The new debt trap: how the response to the last global financial crisis has laid the ground for the next

This report investigates the debts owed by countries as a whole – both their governments and the private sector – minus the debts owed to them. It finds that the level of such debts owed between countries has risen from $11.3 trillion in 2011 to $13.8 trillion in 2014, and predicts that in 2015 they will increase further to $14.7 trillion.

Major global debtors, including the US, UK, France, India and Italy, have been increasing their debts with the rest of the world, whilst Germany, Japan and Russia have been increasing their surpluses.

Debts owed by low income countries are also increasing rapidly, with Mozambique the most indebted country – public and private sector – in the world as a proportion of GDP. Lending to low income countries has trebled since 2008, driven initially by borrowing by countries to cope with the impacts of the global financial crisis. This has been followed by an increase in ‘aid’ being given as loans, including through multilateral institutions such as the World Bank, the emergence of new lenders such as China, and low interest rates in the Western world causing private lenders to seek higher returns in developing countries.

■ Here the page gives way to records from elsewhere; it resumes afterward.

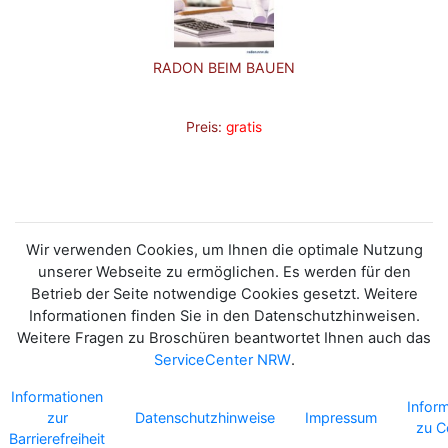
RADON BEIM BAUEN
Preis:
gratis
Wir verwenden Cookies, um Ihnen die optimale Nutzung
unserer Webseite zu ermöglichen. Es werden für den
Betrieb der Seite notwendige Cookies gesetzt. Weitere
Informationen finden Sie in den Datenschutzhinweisen.
Weitere Fragen zu Broschüren beantwortet Ihnen auch das
ServiceCenter NRW
.
Informationen
Infor
zur
Datenschutzhinweise
Impressum
zu C
Barrierefreiheit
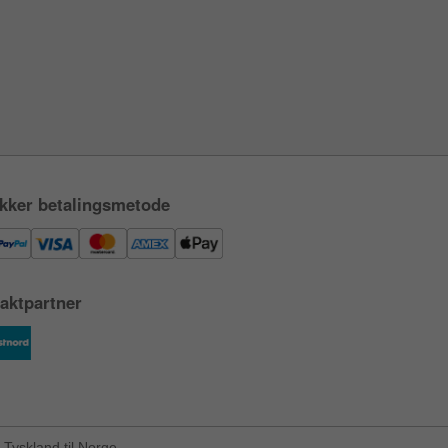
kker betalingsmetode
aktpartner
Tyskland til Norge.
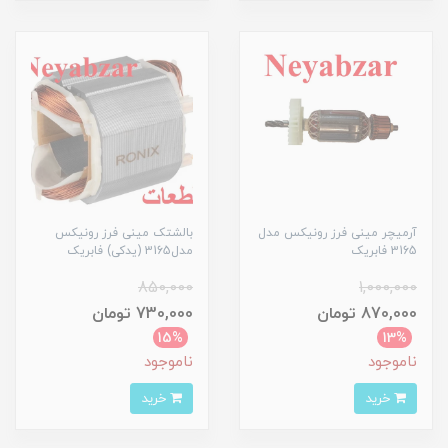
آرمیچر مینی فرز رونیکس مدل
بالشتک مینی فرز رونیکس
3165 فابریک
مدل3165 (یدکی) فابریک
850,000
1,000,000
870,000 تومان
730,000 تومان
15%
13%
ناموجود
ناموجود
خرید
خرید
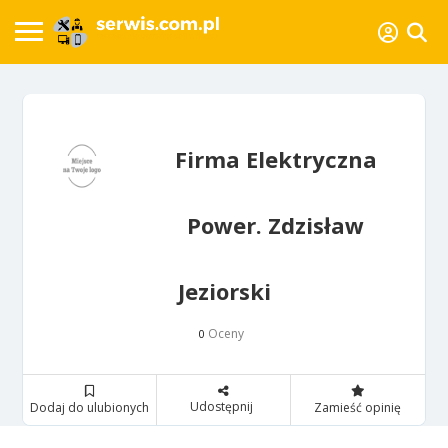
Firma Elektryczna
Power. Zdzisław
Jeziorski
Oceny
0
Udostępnij
Dodaj do ulubionych
Zamieść opinię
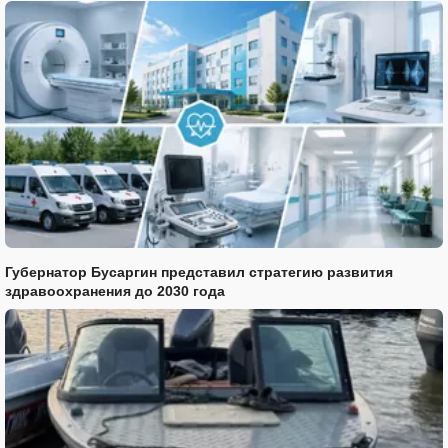
Губернатор Бусаргин представил стратегию развития
здравоохранения до 2030 года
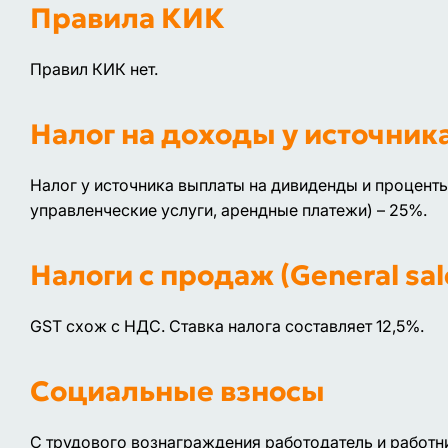
Правила КИК
Правил КИК нет.
Налог на доходы у источник
Налог у источника выплаты на дивиденды и проценты
управленческие услуги, арендные платежи) – 25%.
Налоги с продаж (General sale
GST схож с НДС. Ставка налога составляет 12,5%.
Социальные взносы
С трудового вознаграждения работодатель и работн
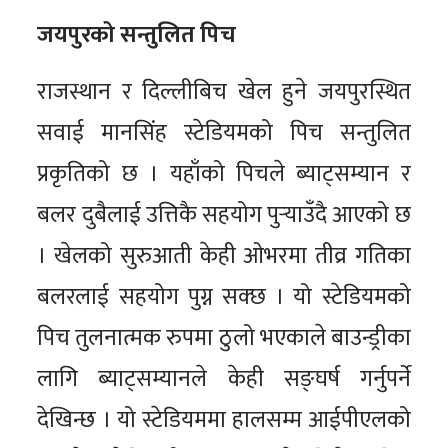
जयपुरको सन्तुलित पिच
राजस्थान र दिल्लीबिच खेल हुने जयपुरस्थित
सवाई मानसिंह स्टेडियमको पिच सन्तुलित
प्रकृतिको छ । यहाँको पिचले ब्याट्सम्यान र
बलर दुबैलाई उत्तिकै सहयोग पुर्‍याउँदै आएको छ
। खेलको सुरुआती केही ओभरमा तीव्र गतिका
बलरलाई सहयोग पुग्न सक्छ । यो स्टेडियमको
पिच तुलनात्मक रुपमा ठुलो भएकाले बाउन्ड्रीका
लागि ब्याट्सम्यानले केही सङ्घर्ष गर्नुपर्ने
देखिन्छ । यो स्टेडियममा हालसम्म आईपीएलको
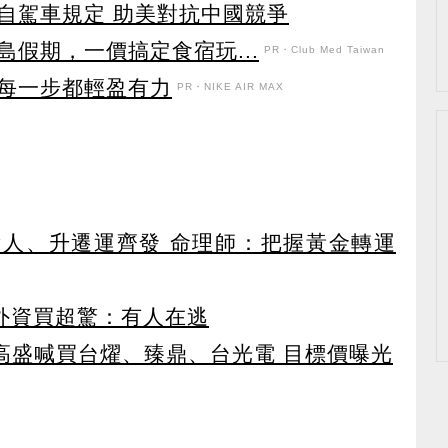
自駕車規定 助美對抗中國競爭
假期，一價搞定食宿玩...
PR・Club Med Taiwan
每一步都輕盈有力
PR・NIKE AIR MAX
貴人、升遷運齊發 命理師：把握黃金轉運
見外資買超驚：有人在逃
！ 高盛喊買台燿、臻鼎、台光電 目標價曝光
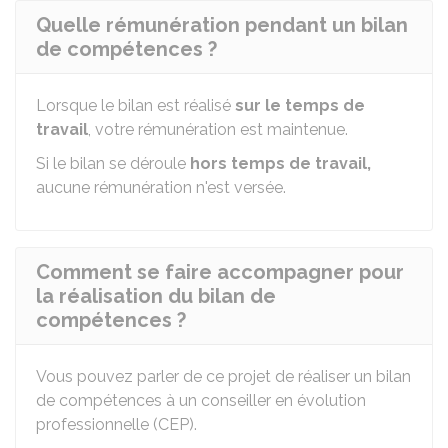
Quelle rémunération pendant un bilan
de compétences ?
Lorsque le bilan est réalisé
sur le temps de
travail
, votre rémunération est maintenue.
Si le bilan se déroule
hors temps de travail,
aucune rémunération n'est versée.
Comment se faire accompagner pour
la réalisation du bilan de
compétences ?
Vous pouvez parler de ce projet de réaliser un bilan
de compétences à un conseiller en évolution
professionnelle (CEP).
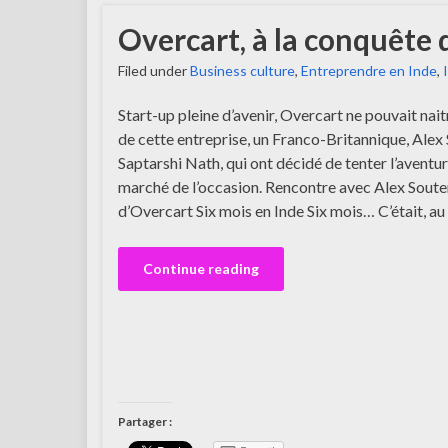
Overcart, à la conquête
Filed under
Business culture
,
Entreprendre en Inde
,
Start-up pleine d’avenir, Overcart ne pouvait naitr
de cette entreprise, un Franco-Britannique, Alex S
Saptarshi Nath, qui ont décidé de tenter l’aventur
marché de l’occasion. Rencontre avec Alex Soute
d’Overcart Six mois en Inde Six mois… C’était, au
Continue reading
Partager :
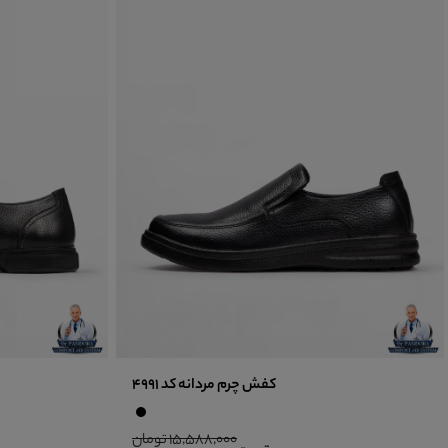
کفش چرم مردانه کد 4991
15,588,000 تومان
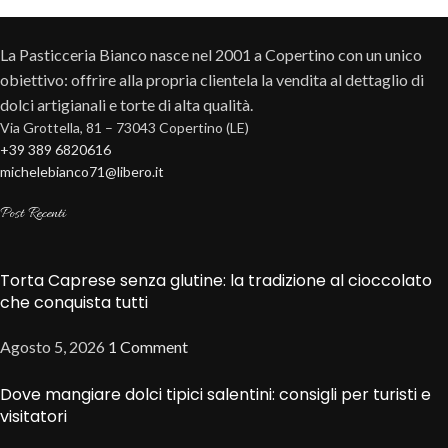
La Pasticceria Bianco nasce nel 2001 a Copertino con un unico
obiettivo: offrire alla propria clientela la vendita al dettaglio di
dolci artigianali e torte di alta qualità.
Via Grottella, 81 – 73043 Copertino (LE)
+39 389 6820616
michelebianco71@libero.it
Post Recenti
Torta Caprese senza glutine: la tradizione al cioccolato
che conquista tutti
Agosto 5, 2026
1 Comment
Dove mangiare dolci tipici salentini: consigli per turisti e
visitatori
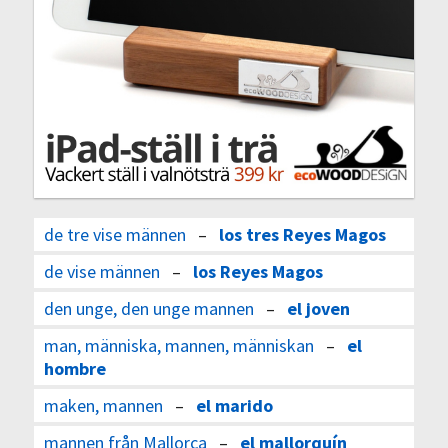
de tre vise männen
–
los tres Reyes Magos
de vise männen
–
los Reyes Magos
den unge, den unge mannen
–
el joven
man, människa, mannen, människan
–
el
hombre
maken, mannen
–
el marido
mannen från Mallorca
–
el mallorquín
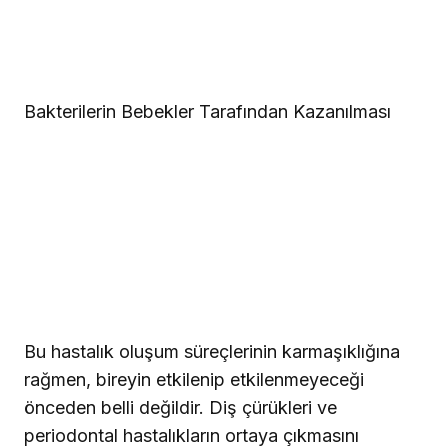
Bakterilerin Bebekler Tarafından Kazanılması
Bu hastalık oluşum süreçlerinin karmaşıklığına
rağmen, bireyin etkilenip etkilenmeyeceği
önceden belli değildir. Diş çürükleri ve
periodontal hastalıkların ortaya çıkmasını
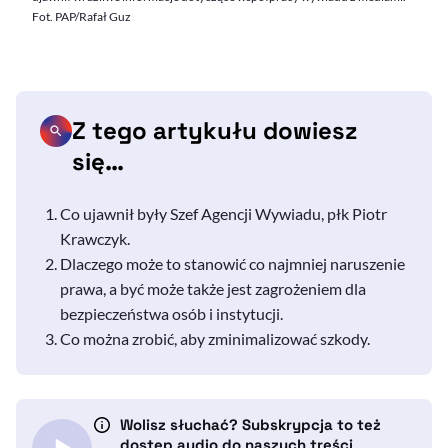
Fot. PAP/Rafał Guz
Z tego artykułu dowiesz
się…
Co ujawnił były Szef Agencji Wywiadu, płk Piotr
Krawczyk.
Dlaczego może to stanowić co najmniej naruszenie
prawa, a być może także jest zagrożeniem dla
bezpieczeństwa osób i instytucji.
Co można zrobić, aby zminimalizować szkody.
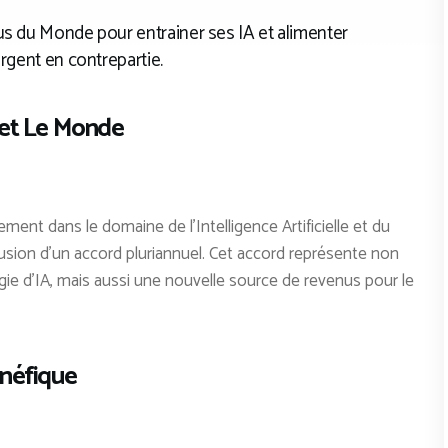
us du Monde pour entrainer ses IA et alimenter
argent en contrepartie.
 et Le Monde
ment dans le domaine de l’Intelligence Artificielle et du
sion d’un accord pluriannuel. Cet accord représente non
ie d’IA, mais aussi une nouvelle source de revenus pour le
énéfique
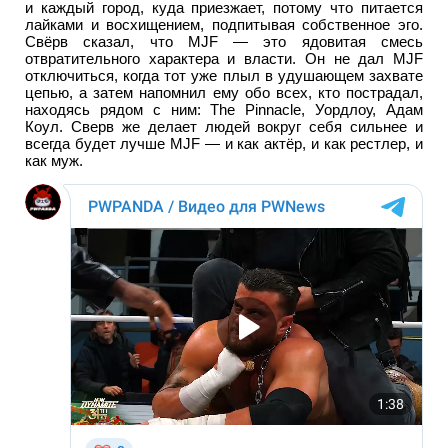
и каждый город, куда приезжает, потому что питается
лайками и восхищением, подпитывая собственное эго.
Свёрв сказал, что MJF — это ядовитая смесь
отвратительного характера и власти. Он не дал MJF
отключиться, когда тот уже плыл в удушающем захвате
цепью, а затем напомнил ему обо всех, кто пострадал,
находясь рядом с ним: The Pinnacle, Уордлоу, Адам
Коул. Сверв же делает людей вокруг себя сильнее и
всегда будет лучше MJF — и как актёр, и как рестлер, и
как муж.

The report identifies nine countries that are heavily dependent on foreign lending: Bhutan, Ethiopia, Ghana, Lao PDR, Mongolia, Mozambique, Senegal, Tanzania and Uganda. These countries are growing faster than the average for low income countries. However, they are making less progress in reducing poverty than the average for low income countries, and inequality is increasing. For example, in Ethiopia between 2005 and 2011 GDP grew by 60% per person, but the number of people living on less than $2 a day increased by 5.4 million.